# Ever go back?



## MDShunk (Jan 7, 2007)

Ever go back to look at work you lost?

Sometimes it will make you chuckle, seeing what the low bidder did!


----------



## BBQ (Nov 16, 2010)

_Peter ............_


----------



## tkb (Jan 21, 2009)

That looks prety good for a PA service.
When I lived in PA I was amazed by some of the hack work that I saw on the side of some houses.

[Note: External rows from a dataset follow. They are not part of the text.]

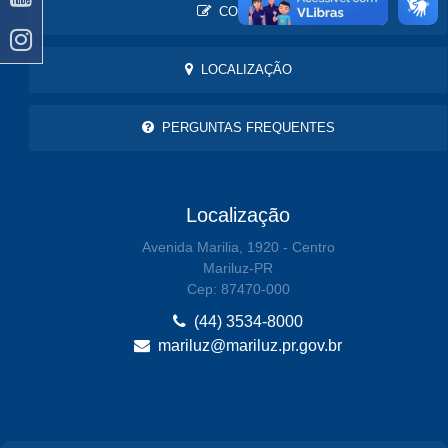
CONTATO
LOCALIZAÇÃO
PERGUNTAS FREQUENTES
Localização
Avenida Marilia, 1920 - Centro
Mariluz-PR
Cep: 87470-000
(44) 3534-8000
mariluz@mariluz.pr.gov.br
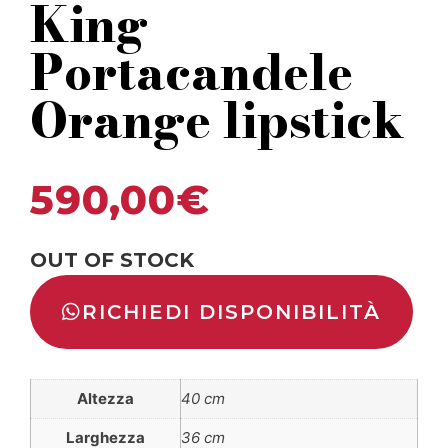
King
Portacandele
Orange lipstick
590,00
€
OUT OF STOCK
RICHIEDI DISPONIBILITÀ
Altezza
40 cm
Larghezza
36 cm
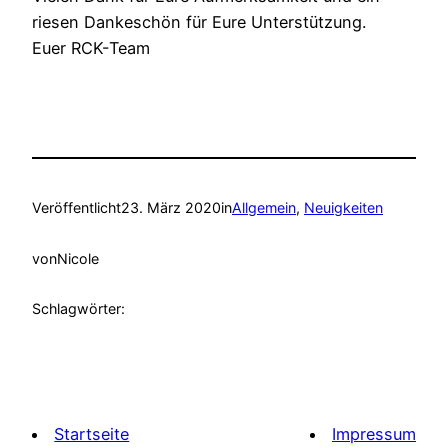
riesen Dankeschön für Eure Unterstützung.
Euer RCK-Team
Veröffentlicht
23. März 2020
in
Allgemein
, 
Neuigkeiten
von
Nicole
Schlagwörter:
Startseite
Impressum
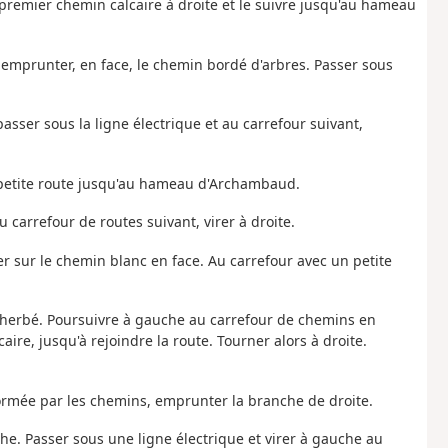
e premier chemin calcaire à droite et le suivre jusqu'au hameau
ur emprunter, en face, le chemin bordé d'arbres. Passer sous
sser sous la ligne électrique et au carrefour suivant,
 petite route jusqu'au hameau d'Archambaud.
 carrefour de routes suivant, virer à droite.
er sur le chemin blanc en face. Au carrefour avec un petite
nherbé. Poursuivre à gauche au carrefour de chemins en
aire, jusqu'à rejoindre la route. Tourner alors à droite.
formée par les chemins, emprunter la branche de droite.
he. Passer sous une ligne électrique et virer à gauche au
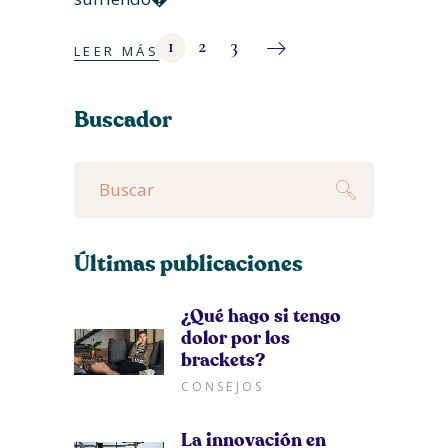
1
2
3
LEER MÁS
Buscador
Buscar
para:
Últimas publicaciones
¿Qué hago si tengo
dolor por los
brackets?
CONSEJOS
La innovación en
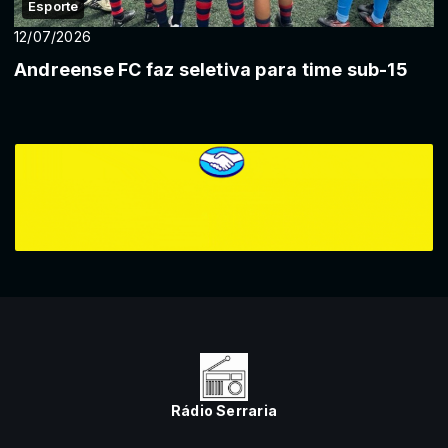
Esporte
12/07/2026
Andreense FC faz seletiva para time sub-15
Rádio Serraria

At least this one has straps on the SE cable.


----------



## user4818 (Jan 15, 2009)

I wonder if there will be a tirade about how bad and dangerous SE cable is. :laughing:


----------



## BBQ (Nov 16, 2010)

Peter D said:


> I wonder if there will be a tirade about how bad and dangerous SE cable is. :laughing:



Will Harry or I misspell a word today? :jester:


----------



## MDShunk (Jan 7, 2007)

I don't even know how this place gets by with a 100 amp service. It's a cafe, with a full kitchen and 3-stories of dining room. Two walk-in boxes out back.


----------



## user4818 (Jan 15, 2009)

That looks like a 200 amp. :blink:


----------



## TOOL_5150 (Aug 27, 2007)

Just regular plywood on the building huh? yeah.. thatll last.


----------



## Big John (May 23, 2010)

No GEC or intersystem bonding...?

-John


----------



## Magnettica (Jan 23, 2007)

That's DEFINITELY lowest bidder work.


----------



## Shockdoc (Mar 4, 2010)

Name the violations , hmmmmm......POA less than 3' from window, meterpan/gas meter improperly spaced. I'm sure there are more inside. Commonwealth inspection ....Does the inspector even know the NEC ?


----------